Esto es poco probable, a menos que una persona esté tomando cantidades muy altas de vitamina D. Siempre que se sigan las recomendaciones, la vitamina D no debería agravar los problemas de salud relacionados con el sistema inmunitario.

¿Cuánta vitamina D debe tomar si tiene una enfermedad autoinmune?

Intente consumir entre 1.000 y 2.000 UI al día. En el estudio descrito anteriormente, los adultos recibieron 2.000 UI al día. Recuerde que debe ser constante, ya que los efectos más protectores se observaron después de dos años de suplementación.

Otras formas de combatir/prevenir los problemas autoinmunes

Aquí tiene otros consejos para reforzar su sistema inmunitario:

  • Adoptar una dieta antiinflamatoria para favorecer la salud intestinal.
  • Averigüe si tiene alguna alergia o intolerancia, por ejemplo al gluten o a los productos lácteos.
  • Reducir los factores de riesgo ambientales, como la exposición a toxinas, infecciones y estrés.
  • Dormir y descansar lo suficiente.
  • Haga ejercicio con regularidad.
  • Combatir el daño oxidativo causado por los radicales libres evitando fumar y beber demasiado alcohol.

¿Cuáles son las mejores vitaminas para las enfermedades autoinmunes?
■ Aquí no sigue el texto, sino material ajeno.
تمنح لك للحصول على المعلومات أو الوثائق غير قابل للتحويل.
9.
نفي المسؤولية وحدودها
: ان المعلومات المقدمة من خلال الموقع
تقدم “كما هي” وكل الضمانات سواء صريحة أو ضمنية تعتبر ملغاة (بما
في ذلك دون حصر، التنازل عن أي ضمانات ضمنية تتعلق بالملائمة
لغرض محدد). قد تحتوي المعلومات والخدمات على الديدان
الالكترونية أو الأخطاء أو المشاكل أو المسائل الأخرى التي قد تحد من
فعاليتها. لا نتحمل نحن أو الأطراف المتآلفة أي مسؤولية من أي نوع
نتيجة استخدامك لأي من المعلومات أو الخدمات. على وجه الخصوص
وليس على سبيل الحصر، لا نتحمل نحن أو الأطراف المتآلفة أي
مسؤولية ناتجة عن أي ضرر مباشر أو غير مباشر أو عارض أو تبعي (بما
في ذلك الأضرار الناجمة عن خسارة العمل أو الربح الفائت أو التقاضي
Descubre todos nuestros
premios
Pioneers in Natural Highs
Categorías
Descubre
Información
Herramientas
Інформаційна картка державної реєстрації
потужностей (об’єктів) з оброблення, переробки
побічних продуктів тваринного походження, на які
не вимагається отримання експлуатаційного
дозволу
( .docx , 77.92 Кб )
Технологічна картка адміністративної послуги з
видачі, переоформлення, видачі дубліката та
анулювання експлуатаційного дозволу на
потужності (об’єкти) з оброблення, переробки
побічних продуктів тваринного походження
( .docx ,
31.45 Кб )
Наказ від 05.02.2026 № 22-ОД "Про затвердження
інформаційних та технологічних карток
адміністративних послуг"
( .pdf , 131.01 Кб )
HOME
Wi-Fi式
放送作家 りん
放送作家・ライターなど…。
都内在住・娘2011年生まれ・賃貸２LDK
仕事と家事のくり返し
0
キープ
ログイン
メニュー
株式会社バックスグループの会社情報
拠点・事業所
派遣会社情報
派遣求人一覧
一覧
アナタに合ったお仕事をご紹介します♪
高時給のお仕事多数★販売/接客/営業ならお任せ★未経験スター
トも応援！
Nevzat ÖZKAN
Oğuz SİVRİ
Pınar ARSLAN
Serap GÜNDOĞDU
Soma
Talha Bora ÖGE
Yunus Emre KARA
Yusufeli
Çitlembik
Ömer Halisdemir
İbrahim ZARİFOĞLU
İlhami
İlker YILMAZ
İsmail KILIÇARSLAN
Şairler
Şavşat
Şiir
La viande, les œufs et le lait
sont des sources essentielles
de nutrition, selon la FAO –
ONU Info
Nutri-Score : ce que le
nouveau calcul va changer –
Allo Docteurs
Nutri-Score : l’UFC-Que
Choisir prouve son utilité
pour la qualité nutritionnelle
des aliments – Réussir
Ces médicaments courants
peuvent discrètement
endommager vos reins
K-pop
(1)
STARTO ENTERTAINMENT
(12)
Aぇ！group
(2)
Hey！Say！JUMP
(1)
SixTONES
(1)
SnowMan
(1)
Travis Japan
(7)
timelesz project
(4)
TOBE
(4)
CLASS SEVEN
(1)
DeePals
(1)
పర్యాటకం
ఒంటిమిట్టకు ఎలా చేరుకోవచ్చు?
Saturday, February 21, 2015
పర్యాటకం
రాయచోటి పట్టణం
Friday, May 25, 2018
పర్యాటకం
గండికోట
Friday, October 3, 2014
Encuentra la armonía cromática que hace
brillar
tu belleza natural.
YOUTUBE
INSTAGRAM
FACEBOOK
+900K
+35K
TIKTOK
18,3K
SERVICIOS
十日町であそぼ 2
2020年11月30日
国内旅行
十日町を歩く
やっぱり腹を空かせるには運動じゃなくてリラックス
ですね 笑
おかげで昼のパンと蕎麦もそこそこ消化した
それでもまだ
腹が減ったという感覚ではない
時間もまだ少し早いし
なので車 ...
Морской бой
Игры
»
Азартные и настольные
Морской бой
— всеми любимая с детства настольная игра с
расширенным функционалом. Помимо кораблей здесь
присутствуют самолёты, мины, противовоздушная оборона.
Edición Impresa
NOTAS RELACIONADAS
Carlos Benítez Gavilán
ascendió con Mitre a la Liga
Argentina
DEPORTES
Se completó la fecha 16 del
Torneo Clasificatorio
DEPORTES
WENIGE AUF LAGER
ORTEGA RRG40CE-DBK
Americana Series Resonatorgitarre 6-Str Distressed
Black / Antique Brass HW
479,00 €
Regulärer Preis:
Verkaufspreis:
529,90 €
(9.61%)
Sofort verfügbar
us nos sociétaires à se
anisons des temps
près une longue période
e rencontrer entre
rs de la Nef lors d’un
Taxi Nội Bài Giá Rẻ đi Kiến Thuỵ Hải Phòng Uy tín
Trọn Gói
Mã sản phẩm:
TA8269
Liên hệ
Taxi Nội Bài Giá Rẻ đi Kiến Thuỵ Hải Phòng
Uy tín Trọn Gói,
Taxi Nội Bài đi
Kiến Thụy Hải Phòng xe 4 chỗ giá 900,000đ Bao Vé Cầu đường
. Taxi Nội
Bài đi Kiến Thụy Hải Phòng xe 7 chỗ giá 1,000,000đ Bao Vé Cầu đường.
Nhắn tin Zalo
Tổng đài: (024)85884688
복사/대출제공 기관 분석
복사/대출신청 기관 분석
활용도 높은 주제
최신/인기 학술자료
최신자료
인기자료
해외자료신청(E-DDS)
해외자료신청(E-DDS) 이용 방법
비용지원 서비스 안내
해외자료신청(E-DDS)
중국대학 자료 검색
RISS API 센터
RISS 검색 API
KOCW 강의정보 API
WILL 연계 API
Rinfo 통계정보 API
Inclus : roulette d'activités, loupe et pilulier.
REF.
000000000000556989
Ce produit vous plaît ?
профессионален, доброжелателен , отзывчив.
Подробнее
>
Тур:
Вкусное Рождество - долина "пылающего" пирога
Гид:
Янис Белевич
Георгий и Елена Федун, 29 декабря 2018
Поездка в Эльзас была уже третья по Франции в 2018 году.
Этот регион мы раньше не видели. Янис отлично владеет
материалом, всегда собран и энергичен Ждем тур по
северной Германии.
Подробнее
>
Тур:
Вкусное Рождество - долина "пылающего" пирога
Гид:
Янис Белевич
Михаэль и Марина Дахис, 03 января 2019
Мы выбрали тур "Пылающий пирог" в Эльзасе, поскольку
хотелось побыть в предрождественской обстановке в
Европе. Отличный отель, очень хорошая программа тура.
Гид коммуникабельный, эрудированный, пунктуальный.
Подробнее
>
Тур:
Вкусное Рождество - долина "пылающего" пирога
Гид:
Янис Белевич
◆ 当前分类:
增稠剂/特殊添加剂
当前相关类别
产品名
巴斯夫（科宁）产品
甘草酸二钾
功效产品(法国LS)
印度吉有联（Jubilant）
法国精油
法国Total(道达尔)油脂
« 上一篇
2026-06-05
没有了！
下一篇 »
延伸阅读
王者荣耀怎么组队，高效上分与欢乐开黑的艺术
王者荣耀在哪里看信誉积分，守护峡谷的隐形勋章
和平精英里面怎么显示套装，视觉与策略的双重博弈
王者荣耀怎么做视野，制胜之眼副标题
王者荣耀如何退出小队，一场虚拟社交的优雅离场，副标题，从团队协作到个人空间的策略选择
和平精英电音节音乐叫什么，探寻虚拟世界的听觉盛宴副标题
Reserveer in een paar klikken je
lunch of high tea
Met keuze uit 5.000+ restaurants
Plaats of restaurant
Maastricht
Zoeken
Los expertos creen que las personas con enfermedades autoinmunes son las que más se pueden beneficiar de lo siguiente:

  • Vitamina D
  • Omega-3
  • Cúrcuma
  • Glutatión
  • L-glutamina
  • Un multivitamínico de calidad
  • Antioxidantes, como el resveratrol (el mismo tipo que se encuentra en las bayas y el vino tinto).

¿Son los omega-3 buenos para las enfermedades autoinmunes? ¿Los omega-3 reducen la inflamación?

Sí, como se ha explicado anteriormente, los estudios sugieren que una mayor ingesta de omega-3 puede ayudar a proteger contra el desarrollo de enfermedades autoinmunes. Es bien sabido que, en general, los beneficios de los omega-3 pueden incluir la lucha contra la inflamación, el apoyo al flujo sanguíneo saludable y más. Dicho esto, los suplementos de omega-3 por sí solos no redujeron significativamente la incidencia de enfermedades autoinmunes en el estudio del BMJ. Esto significa que también debe centrarse en otros cambios de estilo de vida saludable, como mejorar la dieta y tomar vitamina D.

Como nota positiva, otros ensayos controlados aleatorios de personas con artritis reumatoide prevalente, lupus sistémico y psoriasis han mostrado una mejora de los síntomas al tomar omega-3. Por ejemplo, un estudio observacional encontró una reducción del 49% en el riesgo de artritis reumatoide por cada aumento de 30 gramos en el consumo diario de pescado azul.